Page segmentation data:

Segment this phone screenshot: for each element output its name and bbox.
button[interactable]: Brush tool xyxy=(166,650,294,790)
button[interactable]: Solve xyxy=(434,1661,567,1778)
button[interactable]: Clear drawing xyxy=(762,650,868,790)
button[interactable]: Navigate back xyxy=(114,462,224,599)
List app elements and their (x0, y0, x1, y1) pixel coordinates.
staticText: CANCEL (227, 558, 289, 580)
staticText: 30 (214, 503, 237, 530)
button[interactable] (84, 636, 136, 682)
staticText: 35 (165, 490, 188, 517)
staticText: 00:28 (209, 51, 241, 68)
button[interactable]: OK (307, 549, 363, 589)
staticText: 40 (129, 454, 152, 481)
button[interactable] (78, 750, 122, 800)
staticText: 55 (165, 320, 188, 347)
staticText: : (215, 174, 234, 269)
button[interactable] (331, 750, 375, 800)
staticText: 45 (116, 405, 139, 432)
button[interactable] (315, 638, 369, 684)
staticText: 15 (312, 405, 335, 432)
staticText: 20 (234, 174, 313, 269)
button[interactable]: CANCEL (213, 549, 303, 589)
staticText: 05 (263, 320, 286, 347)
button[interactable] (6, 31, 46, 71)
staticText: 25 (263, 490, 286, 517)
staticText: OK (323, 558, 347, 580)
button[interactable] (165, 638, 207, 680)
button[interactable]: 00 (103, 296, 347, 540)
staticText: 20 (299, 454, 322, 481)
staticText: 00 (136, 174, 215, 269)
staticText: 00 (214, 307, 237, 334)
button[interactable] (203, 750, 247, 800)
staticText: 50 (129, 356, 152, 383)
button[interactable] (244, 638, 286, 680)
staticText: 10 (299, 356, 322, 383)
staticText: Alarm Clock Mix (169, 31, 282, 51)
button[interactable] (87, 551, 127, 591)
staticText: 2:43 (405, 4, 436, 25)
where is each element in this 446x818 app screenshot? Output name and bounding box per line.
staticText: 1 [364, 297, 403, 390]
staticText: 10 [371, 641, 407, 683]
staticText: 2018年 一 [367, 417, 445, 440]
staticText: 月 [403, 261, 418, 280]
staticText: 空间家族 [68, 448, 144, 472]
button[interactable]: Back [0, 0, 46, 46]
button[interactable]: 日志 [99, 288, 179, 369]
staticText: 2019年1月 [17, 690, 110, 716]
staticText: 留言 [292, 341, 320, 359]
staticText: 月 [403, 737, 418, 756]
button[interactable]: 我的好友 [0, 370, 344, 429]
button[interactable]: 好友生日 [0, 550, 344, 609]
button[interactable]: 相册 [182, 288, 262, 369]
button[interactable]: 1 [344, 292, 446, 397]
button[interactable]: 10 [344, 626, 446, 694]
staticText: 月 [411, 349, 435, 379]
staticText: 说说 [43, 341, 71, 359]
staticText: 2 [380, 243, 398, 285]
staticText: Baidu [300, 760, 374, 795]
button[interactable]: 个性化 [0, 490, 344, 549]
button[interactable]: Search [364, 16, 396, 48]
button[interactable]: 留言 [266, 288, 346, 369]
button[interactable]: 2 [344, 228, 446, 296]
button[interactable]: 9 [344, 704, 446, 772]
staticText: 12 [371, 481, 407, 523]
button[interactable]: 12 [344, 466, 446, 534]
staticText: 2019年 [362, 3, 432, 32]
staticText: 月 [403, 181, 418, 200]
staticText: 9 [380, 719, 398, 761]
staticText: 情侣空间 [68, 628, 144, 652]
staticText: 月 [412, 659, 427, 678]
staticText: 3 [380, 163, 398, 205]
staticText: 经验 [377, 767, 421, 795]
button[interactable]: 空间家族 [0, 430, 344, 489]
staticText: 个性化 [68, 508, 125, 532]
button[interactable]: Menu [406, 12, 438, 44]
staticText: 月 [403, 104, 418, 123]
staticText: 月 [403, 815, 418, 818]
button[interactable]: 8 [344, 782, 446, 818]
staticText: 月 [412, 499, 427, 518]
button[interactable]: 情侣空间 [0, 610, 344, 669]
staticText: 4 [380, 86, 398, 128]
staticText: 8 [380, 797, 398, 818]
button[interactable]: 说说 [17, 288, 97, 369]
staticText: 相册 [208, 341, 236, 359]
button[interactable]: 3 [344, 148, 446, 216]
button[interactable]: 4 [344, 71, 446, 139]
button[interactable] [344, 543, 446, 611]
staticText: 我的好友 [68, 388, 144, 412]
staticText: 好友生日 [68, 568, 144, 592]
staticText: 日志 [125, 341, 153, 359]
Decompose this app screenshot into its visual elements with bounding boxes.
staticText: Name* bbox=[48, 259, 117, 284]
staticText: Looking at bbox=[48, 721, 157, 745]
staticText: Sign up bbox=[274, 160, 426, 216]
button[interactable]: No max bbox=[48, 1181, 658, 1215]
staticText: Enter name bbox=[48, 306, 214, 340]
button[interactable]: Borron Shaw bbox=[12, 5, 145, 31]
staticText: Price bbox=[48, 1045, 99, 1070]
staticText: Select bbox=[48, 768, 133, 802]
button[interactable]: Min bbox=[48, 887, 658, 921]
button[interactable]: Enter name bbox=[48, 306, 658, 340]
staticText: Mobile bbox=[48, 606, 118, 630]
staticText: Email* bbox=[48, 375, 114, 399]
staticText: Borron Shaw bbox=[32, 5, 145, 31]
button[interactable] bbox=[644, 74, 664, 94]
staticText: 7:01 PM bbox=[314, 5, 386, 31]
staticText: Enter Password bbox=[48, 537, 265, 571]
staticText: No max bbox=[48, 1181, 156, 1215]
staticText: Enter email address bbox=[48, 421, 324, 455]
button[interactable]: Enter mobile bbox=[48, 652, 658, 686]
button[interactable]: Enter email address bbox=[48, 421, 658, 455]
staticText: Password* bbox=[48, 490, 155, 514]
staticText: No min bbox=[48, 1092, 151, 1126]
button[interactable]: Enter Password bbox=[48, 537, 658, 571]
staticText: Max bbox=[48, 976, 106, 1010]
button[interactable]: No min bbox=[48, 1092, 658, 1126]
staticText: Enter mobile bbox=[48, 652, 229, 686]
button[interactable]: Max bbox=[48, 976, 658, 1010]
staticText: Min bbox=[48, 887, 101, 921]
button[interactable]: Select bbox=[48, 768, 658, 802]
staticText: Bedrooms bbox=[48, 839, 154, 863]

Exercise:
Provide an exact reproduction of all the entries shown above.

Solution:
Segment this phone screenshot: for each element output its name and bbox.
button[interactable]: Brush tool xyxy=(166,650,294,790)
button[interactable]: Solve xyxy=(434,1661,567,1778)
button[interactable]: Clear drawing xyxy=(762,650,868,790)
button[interactable]: Navigate back xyxy=(114,462,224,599)
List app elements and their (x0, y0, x1, y1) pixel coordinates.
staticText: CANCEL (227, 558, 289, 580)
staticText: 30 (214, 503, 237, 530)
button[interactable] (84, 636, 136, 682)
staticText: 35 (165, 490, 188, 517)
staticText: 00:28 (209, 51, 241, 68)
button[interactable]: OK (307, 549, 363, 589)
staticText: 40 (129, 454, 152, 481)
button[interactable] (78, 750, 122, 800)
staticText: 55 (165, 320, 188, 347)
staticText: : (215, 174, 234, 269)
button[interactable] (331, 750, 375, 800)
staticText: 45 (116, 405, 139, 432)
button[interactable] (315, 638, 369, 684)
staticText: 15 (312, 405, 335, 432)
staticText: 20 (234, 174, 313, 269)
button[interactable]: CANCEL (213, 549, 303, 589)
staticText: 05 (263, 320, 286, 347)
button[interactable] (6, 31, 46, 71)
staticText: 25 (263, 490, 286, 517)
staticText: OK (323, 558, 347, 580)
button[interactable] (165, 638, 207, 680)
button[interactable]: 00 (103, 296, 347, 540)
staticText: 20 (299, 454, 322, 481)
staticText: 00 (136, 174, 215, 269)
staticText: 00 (214, 307, 237, 334)
button[interactable] (203, 750, 247, 800)
staticText: 50 (129, 356, 152, 383)
button[interactable] (244, 638, 286, 680)
staticText: 10 (299, 356, 322, 383)
staticText: Alarm Clock Mix (169, 31, 282, 51)
button[interactable] (87, 551, 127, 591)
staticText: 2:43 (405, 4, 436, 25)
where is each element in this 446x818 app screenshot? Output name and bounding box per line.
staticText: 1 [364, 297, 403, 390]
staticText: 10 [371, 641, 407, 683]
staticText: 2018年 一 [367, 417, 445, 440]
staticText: 月 [403, 261, 418, 280]
staticText: 空间家族 [68, 448, 144, 472]
button[interactable]: Back [0, 0, 46, 46]
button[interactable]: 日志 [99, 288, 179, 369]
staticText: 2019年1月 [17, 690, 110, 716]
staticText: 留言 [292, 341, 320, 359]
staticText: 月 [403, 737, 418, 756]
button[interactable]: 我的好友 [0, 370, 344, 429]
button[interactable]: 好友生日 [0, 550, 344, 609]
button[interactable]: 相册 [182, 288, 262, 369]
button[interactable]: 1 [344, 292, 446, 397]
button[interactable]: 10 [344, 626, 446, 694]
staticText: 月 [411, 349, 435, 379]
staticText: 说说 [43, 341, 71, 359]
staticText: 2 [380, 243, 398, 285]
staticText: Baidu [300, 760, 374, 795]
button[interactable]: 个性化 [0, 490, 344, 549]
button[interactable]: Search [364, 16, 396, 48]
button[interactable]: 留言 [266, 288, 346, 369]
button[interactable]: 2 [344, 228, 446, 296]
button[interactable]: 9 [344, 704, 446, 772]
staticText: 12 [371, 481, 407, 523]
button[interactable]: 12 [344, 466, 446, 534]
staticText: 2019年 [362, 3, 432, 32]
staticText: 月 [403, 181, 418, 200]
staticText: 9 [380, 719, 398, 761]
staticText: 情侣空间 [68, 628, 144, 652]
staticText: 月 [412, 659, 427, 678]
staticText: 3 [380, 163, 398, 205]
staticText: 经验 [377, 767, 421, 795]
button[interactable]: 空间家族 [0, 430, 344, 489]
staticText: 个性化 [68, 508, 125, 532]
button[interactable]: Menu [406, 12, 438, 44]
staticText: 月 [403, 104, 418, 123]
staticText: 月 [403, 815, 418, 818]
button[interactable]: 8 [344, 782, 446, 818]
staticText: 月 [412, 499, 427, 518]
button[interactable]: 情侣空间 [0, 610, 344, 669]
staticText: 4 [380, 86, 398, 128]
staticText: 8 [380, 797, 398, 818]
button[interactable]: 说说 [17, 288, 97, 369]
staticText: 相册 [208, 341, 236, 359]
button[interactable]: 3 [344, 148, 446, 216]
button[interactable]: 4 [344, 71, 446, 139]
button[interactable] [344, 543, 446, 611]
staticText: 我的好友 [68, 388, 144, 412]
staticText: 好友生日 [68, 568, 144, 592]
staticText: 日志 [125, 341, 153, 359]
Decompose this app screenshot into its visual elements with bounding boxes.
staticText: Name* bbox=[48, 259, 117, 284]
staticText: Looking at bbox=[48, 721, 157, 745]
staticText: Sign up bbox=[274, 160, 426, 216]
button[interactable]: No max bbox=[48, 1181, 658, 1215]
staticText: Enter name bbox=[48, 306, 214, 340]
button[interactable]: Borron Shaw bbox=[12, 5, 145, 31]
staticText: Price bbox=[48, 1045, 99, 1070]
staticText: Select bbox=[48, 768, 133, 802]
button[interactable]: Min bbox=[48, 887, 658, 921]
button[interactable]: Enter name bbox=[48, 306, 658, 340]
staticText: Mobile bbox=[48, 606, 118, 630]
staticText: Email* bbox=[48, 375, 114, 399]
staticText: Borron Shaw bbox=[32, 5, 145, 31]
button[interactable] bbox=[644, 74, 664, 94]
staticText: 7:01 PM bbox=[314, 5, 386, 31]
staticText: Enter Password bbox=[48, 537, 265, 571]
staticText: No max bbox=[48, 1181, 156, 1215]
staticText: Enter email address bbox=[48, 421, 324, 455]
button[interactable]: Enter mobile bbox=[48, 652, 658, 686]
button[interactable]: Enter email address bbox=[48, 421, 658, 455]
staticText: Password* bbox=[48, 490, 155, 514]
staticText: No min bbox=[48, 1092, 151, 1126]
button[interactable]: Enter Password bbox=[48, 537, 658, 571]
staticText: Max bbox=[48, 976, 106, 1010]
button[interactable]: No min bbox=[48, 1092, 658, 1126]
staticText: Enter mobile bbox=[48, 652, 229, 686]
button[interactable]: Max bbox=[48, 976, 658, 1010]
staticText: Min bbox=[48, 887, 101, 921]
button[interactable]: Select bbox=[48, 768, 658, 802]
staticText: Bedrooms bbox=[48, 839, 154, 863]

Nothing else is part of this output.